Isaac Butt ~ Father of Home Rule
Isaac Butt regarded as the founder of the Home Rule movement in Ireland, was born in Glenfin, Co. Donegal, on the 6th of September, 1813. Isaac was educated at the Royal School in Raphoe, Co. Donegal and Middleton College, Co. Cork. He took first place in the entrance exam into Trinity College at the age of fifteen. He graduated from Trinity in 1835 with the triple distinction of an honours degree in classics, mathematics and mental sciences. In 1833 he co-founded the Dublin University Magazine and The Protestant Guardian. He became professor of political economy at Trinity in 1836 and held that position until 1841.
He was called to the bar in 1838 and quickly established a name for himself as a brilliant barrister. He obtained his MA and LLD in 1840, and in 1844 was made Queens counsel at the age of thirty one. A member of both the Irish and English bar, he was a noted conservative lawyer and an opponent of Daniel O’Connell. After the Great Famine of the 1840s, he became increasingly liberal. The idealism of the Young Irelanders won him over to nationalism, and he defended many Fenians in 1848. Isaac sacrificed a financially rewarding career as a writer and a barrister to represent disadvantaged Irish people in Parliament.
In 1852 to 1865, Butt was elected to Westminister as Tory MP for both Harwich and Youghal in Co. Cork. In 1867 Butt became an advocate of Home Rule and legislative independence for Ireland. In 1869 Isaac founded the Amnesty Association for the release of Fenian prisoners.
In 1870 he founded the Irish Home Government Association and was influential in bringing about the Land Act of 1870 and The Ballot Act of 1873. In 1873 the Irish Home Government Association was renamed Home Rule League. In the General Election of 1874 his party won more than half the Irish seats at Westminister. At first his party failed to make any impact in Parliament. Butt believed in peaceful persuasion, but many of his colleagues believed in ‘obstructionism’. This meant disrupting the business of the Parliament by using delaying tactics. After fourteen attempts to amend the Land Laws failed between 1870 and 1876. Isaac warned the Parliament that the failures to deal with land issues would result in Land War. Isaac’s followers grew impatient and many withdrew their support. This divided the Home Rulers and left a struggle for the leadership for the party. Isaac tried to resign as leader of the party as he became dishearten with the lack of reform and commitment from the British Government. The Home Rulers retained confidence in him and he lead the party until 1879. The Home Rule Movement was a very important part of the progress towards Irish independence, which was eventually secured in 1921. Butt was known as the ‘Father of Home Rule’. His influence and passion were important to the movement.

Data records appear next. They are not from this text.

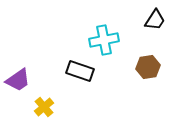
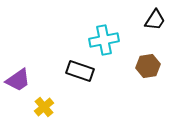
brown hexagon: moved 1 px up
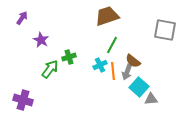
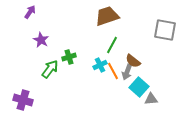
purple arrow: moved 8 px right, 6 px up
orange line: rotated 24 degrees counterclockwise
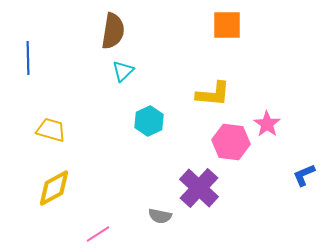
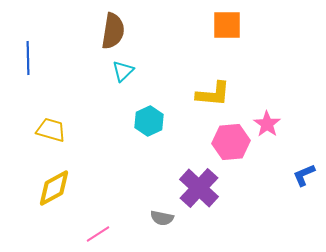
pink hexagon: rotated 12 degrees counterclockwise
gray semicircle: moved 2 px right, 2 px down
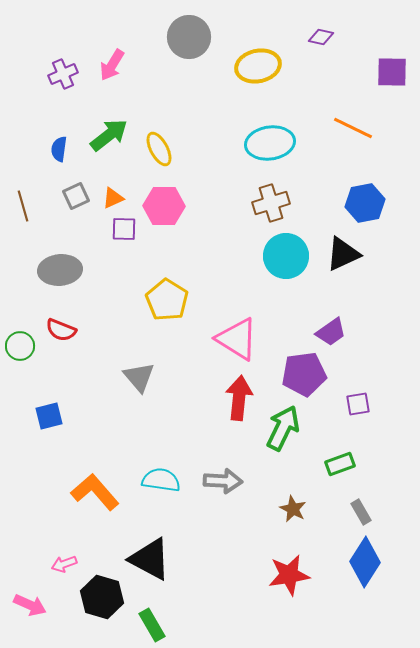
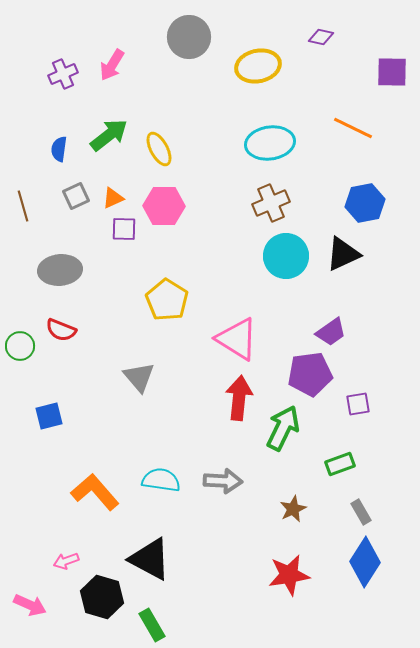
brown cross at (271, 203): rotated 6 degrees counterclockwise
purple pentagon at (304, 374): moved 6 px right
brown star at (293, 509): rotated 20 degrees clockwise
pink arrow at (64, 564): moved 2 px right, 3 px up
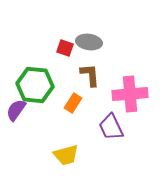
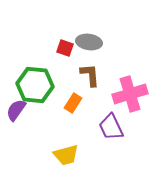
pink cross: rotated 12 degrees counterclockwise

Isaac Butt died on the 5th May 1879 in Clonskeagh in Dublin. His remains were brought by train to Stranorlar, in Co. Donegal. He is buried in accordance with his wishes at a spot in the Church of Ireland cemetery in Stranorlar, where he often studied his lessons as a boy.
The Butt Bridge close to Liberty Hall in Dublin, was opened in 1879 and named in his honour. This represents the high regard the Irish people had for Isaac Butt, who worked tirelessly to build bridges towards a better future for the Irish people. The Butt Hall in Ballybofey opened in 1919 and was recently replaced with the Balor Theatre. In August 1998 the Isaac Butt Heritage Centre was officially opened by Dr. James McDaid in Cloghan, Ballybofey. In more recent times a monument of Isaac Butt was unveiled in Stranorlar on Saturday 21st July 2012.